A document names its own schema with a $schema key in its frontmatter. This is the most common pattern for governance: each document declares which version of the standard it follows.

docs/concepts/overview.md
---
$schema: https://schemas.example.com/article/1.json
type: concept
---

Whichever source supplies the URL, docmeta resolves the schema set for each file by the same precedence chain (--schema → file $schema → config overrides → config schemas → built-in default). Governing by URL does not change that chain; it only changes what a single reference in it points to. For the full chain and how the kinds interact, see the schema resolution reference.

When a run needs a URL schema, docmeta fetches it over HTTP and uses the response like any other schema. Two properties keep this predictable in CI.

A 10-second fetch timeout. Each fetch is bounded by a 10-second timeout (AbortSignal.timeout(10_000)). If the host does not respond within that window, the fetch is aborted and the run fails rather than hanging your pipeline. The timeout is per request, not per run.

A per-run cache. The first time a run fetches a given URL, docmeta stores the parsed schema in an in-memory cache keyed by the exact URL string. Every later reference to that same URL in the same run is served from the cache — it is fetched once, not once per file. Validating two thousand files against one URL schema makes a single network request.

A URL schema that cannot be turned into a usable schema makes the run itself fail. docmeta treats this as an operational error: it raises a DocmetaError and exits with code 2, distinct from a validation failure (exit 1). A gate that distinguishes the two can tell “a document is non-conformant” from “the schema host is unreachable.” For the full exit-code contract, see Exit codes & PR annotations.

These are the fetch-failure cases, all of which exit 2:

Failure What docmeta reports
The request exceeds the 10-second timeout Failed to fetch schema "<url>": timed out after 10000ms.
The server responds with a non-2xx status Failed to fetch schema "<url>": HTTP <status>.
The host is unreachable or the request errors Failed to fetch schema "<url>": <reason>.
The response body is not valid JSON Schema "<url>" did not return valid JSON: <reason>.

The goal is one canonical schema that many repos share, evolved without breaking consumers who have not migrated. A pattern that holds up:

  1. Host the schema at a stable, versioned URL. Put the version in the path so each release has its own immutable URL — for example https://schemas.example.com/article/1.json, .../article/2.json.
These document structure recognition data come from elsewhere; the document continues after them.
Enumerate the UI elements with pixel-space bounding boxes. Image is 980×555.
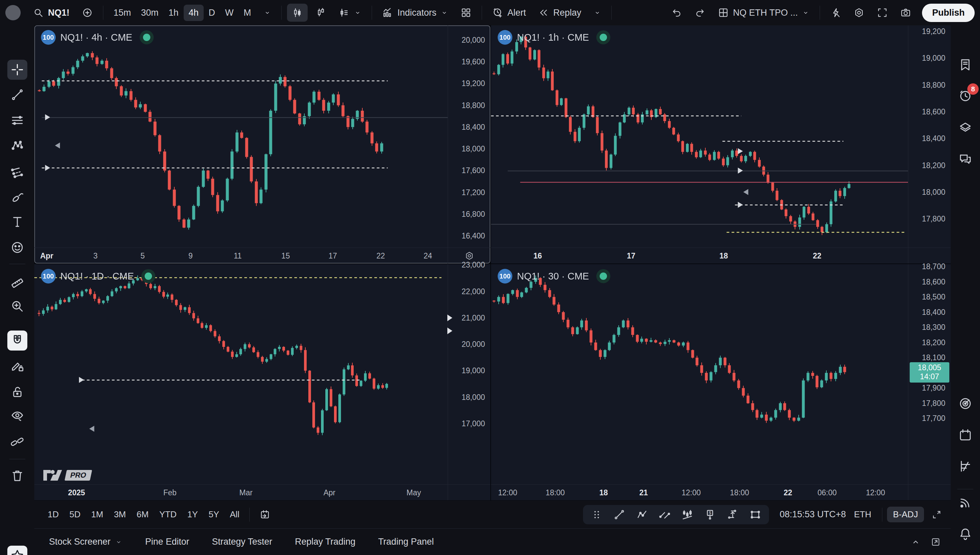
footer-tab-replay-trading[interactable]: Replay Trading xyxy=(284,533,367,551)
time-scale[interactable]: 16171822 xyxy=(491,248,908,263)
redo-button[interactable] xyxy=(690,4,710,22)
range-6M[interactable]: 6M xyxy=(131,507,154,522)
footer-tab-pine-editor[interactable]: Pine Editor xyxy=(134,533,201,551)
price-scale[interactable]: 23,00022,00021,00020,00019,00018,00017,0… xyxy=(448,264,490,484)
bars-pattern-icon[interactable] xyxy=(681,508,694,521)
publish-button[interactable]: Publish xyxy=(922,4,975,22)
time-scale[interactable]: 2025FebMarAprMay xyxy=(34,484,448,500)
brush-tool[interactable] xyxy=(7,187,27,207)
disjoint-icon[interactable] xyxy=(658,508,671,521)
magnet-tool[interactable] xyxy=(7,330,27,351)
chart-panel-1D[interactable]: 100NQ1! · 1D · CME23,00022,00021,00020,0… xyxy=(34,264,490,500)
lock-drawings-tool[interactable] xyxy=(7,382,27,402)
market-status-dot[interactable] xyxy=(596,30,610,44)
price-scale[interactable]: 20,00019,60019,20018,80018,40018,00017,6… xyxy=(448,25,490,247)
range-1D[interactable]: 1D xyxy=(42,507,64,522)
market-status-dot[interactable] xyxy=(140,30,153,44)
user-avatar[interactable] xyxy=(5,5,21,20)
candlestick-canvas[interactable] xyxy=(491,25,908,247)
chat-panel[interactable] xyxy=(955,149,975,169)
session-type-button[interactable]: ETH xyxy=(848,509,877,520)
range-All[interactable]: All xyxy=(225,507,245,522)
interval-W[interactable]: W xyxy=(220,5,238,21)
interval-4h[interactable]: 4h xyxy=(184,5,204,21)
footer-tab-trading-panel[interactable]: Trading Panel xyxy=(367,533,445,551)
range-1M[interactable]: 1M xyxy=(86,507,109,522)
projection-tool[interactable] xyxy=(7,162,27,182)
goto-date-button[interactable] xyxy=(254,505,275,524)
interval-menu-button[interactable] xyxy=(259,5,276,20)
axis-corner[interactable] xyxy=(908,484,951,500)
horizontal-lines-tool[interactable] xyxy=(7,111,27,130)
chart-style-candles-button[interactable] xyxy=(287,4,308,22)
axis-corner[interactable] xyxy=(908,248,951,263)
text-tool[interactable] xyxy=(7,212,27,232)
price-pane[interactable] xyxy=(491,264,908,484)
price-range-icon[interactable] xyxy=(726,508,739,521)
calendar-panel[interactable] xyxy=(955,425,975,445)
price-pane[interactable] xyxy=(491,25,908,247)
watchlist-panel[interactable] xyxy=(955,55,975,75)
expand-panel-icon[interactable] xyxy=(910,536,921,548)
price-scale[interactable]: 19,20019,00018,80018,60018,40018,20018,0… xyxy=(908,25,951,247)
chart-legend[interactable]: 100NQ1! · 1h · CME xyxy=(498,30,610,45)
chart-style-hollow-button[interactable] xyxy=(310,4,331,22)
market-status-dot[interactable] xyxy=(141,269,155,283)
quick-search-button[interactable] xyxy=(825,4,846,22)
range-5Y[interactable]: 5Y xyxy=(203,507,225,522)
tradingview-logo[interactable]: PRO xyxy=(43,470,91,481)
chart-panel-1h[interactable]: 100NQ1! · 1h · CME19,20019,00018,80018,6… xyxy=(491,25,951,263)
adjustment-button[interactable]: B-ADJ xyxy=(887,507,924,522)
interval-M[interactable]: M xyxy=(239,5,256,21)
stay-in-drawing-mode-tool[interactable] xyxy=(7,356,27,376)
time-scale[interactable]: Apr3591115172224 xyxy=(34,248,448,263)
maximize-panel-icon[interactable] xyxy=(930,536,941,548)
chart-style-menu-button[interactable] xyxy=(334,4,366,22)
time-scale[interactable]: 12:0018:00182112:0018:002206:0012:00 xyxy=(491,484,908,500)
remove-drawings-tool[interactable] xyxy=(7,466,27,486)
emoji-tool[interactable] xyxy=(7,237,27,258)
chart-legend[interactable]: 100NQ1! · 1D · CME xyxy=(41,269,155,284)
pattern-tool[interactable] xyxy=(7,135,27,156)
range-YTD[interactable]: YTD xyxy=(154,507,182,522)
fullscreen-button[interactable] xyxy=(872,4,893,22)
market-status-dot[interactable] xyxy=(596,269,610,283)
interval-15m[interactable]: 15m xyxy=(109,5,136,21)
news-panel[interactable] xyxy=(955,492,975,512)
measure-tool[interactable] xyxy=(7,271,27,291)
indicators-button[interactable]: Indicators xyxy=(377,4,453,22)
axis-settings-gear-icon[interactable] xyxy=(464,251,474,261)
axis-corner[interactable] xyxy=(448,484,490,500)
compare-add-button[interactable] xyxy=(77,4,98,22)
object-tree-panel[interactable] xyxy=(955,117,975,137)
chart-panel-30[interactable]: 100NQ1! · 30 · CME18,70018,60018,50018,4… xyxy=(491,264,951,500)
replay-menu-button[interactable] xyxy=(589,5,606,20)
price-label-icon[interactable]: $ xyxy=(703,508,716,521)
help-button[interactable] xyxy=(955,553,975,555)
price-scale[interactable]: 18,70018,60018,50018,40018,30018,20018,1… xyxy=(908,264,951,484)
price-pane[interactable] xyxy=(34,264,448,484)
chart-panel-4h[interactable]: 100NQ1! · 4h · CME20,00019,60019,20018,8… xyxy=(34,25,490,263)
zoom-in-tool[interactable] xyxy=(7,296,27,316)
indicator-templates-button[interactable] xyxy=(456,4,476,22)
layout-select-button[interactable]: NQ ETH TPO ... xyxy=(713,4,815,22)
range-3M[interactable]: 3M xyxy=(109,507,131,522)
session-clock[interactable]: 08:15:53 UTC+8 xyxy=(780,509,846,520)
interval-1h[interactable]: 1h xyxy=(164,5,184,21)
notifications-panel[interactable] xyxy=(955,524,975,544)
snapshot-button[interactable] xyxy=(895,4,916,22)
screener-panel[interactable] xyxy=(955,393,975,414)
footer-tab-strategy-tester[interactable]: Strategy Tester xyxy=(201,533,284,551)
candlestick-canvas[interactable] xyxy=(34,25,448,247)
trading-panel[interactable] xyxy=(955,456,975,476)
date-range-icon[interactable] xyxy=(749,508,762,521)
interval-D[interactable]: D xyxy=(204,5,220,21)
candlestick-canvas[interactable] xyxy=(34,264,448,484)
hide-drawings-tool[interactable] xyxy=(7,406,27,425)
alerts-panel[interactable]: 8 xyxy=(955,86,975,106)
maximize-pane-icon[interactable] xyxy=(930,508,943,521)
trend-line-tool[interactable] xyxy=(7,85,27,105)
handle-dots-icon[interactable] xyxy=(590,508,603,521)
chart-settings-button[interactable] xyxy=(849,4,869,22)
favorites-tool[interactable] xyxy=(7,546,27,555)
Serve it from infrastructure your CI can always reach (an object store, a CDN, or a docs site). Avoid a single “latest” URL whose contents change underneath consumers; that is exactly the drift you are trying to eliminate, just relocated.

  2. Have consumers pin a version. Each repo references a specific version, in the document’s $schema or in docmeta.config.yaml:

    docmeta.config.yaml
    schemas:
    - https://schemas.example.com/article/1.json

    Because the URL is immutable, a repo’s validation result depends only on its own content and the version it pinned — not on when the run happened.

  3. Publish a new version under a new URL. When the standard changes, publish .../article/2.json alongside the old one rather than editing the old file in place. Existing repos keep validating against version 1 and stay green.

  4. Roll consumers forward deliberately. Update each repo’s pinned URL to version 2 when its content is ready, repo by repo. A consumer migrates by changing one line. If you need to add a required field without failing every not-yet-migrated document at once, combine this with the staged-rollout approach in Roll out a new required field on the schema author’s side.

To confirm a repo is wired to the shared schema, run docmeta against one file and check that the resolved schema set names your URL. The json output reports the resolved schema set per file, so a normal validate run on a known-good file is the quickest check:

Terminal window
npx -y docmeta validate docs/concepts/overview.md --format json

In the JSON output, the file’s schemas array lists the URL it was validated against. A clean run exits 0; an unreachable host exits 2 with one of the fetch-failure messages above.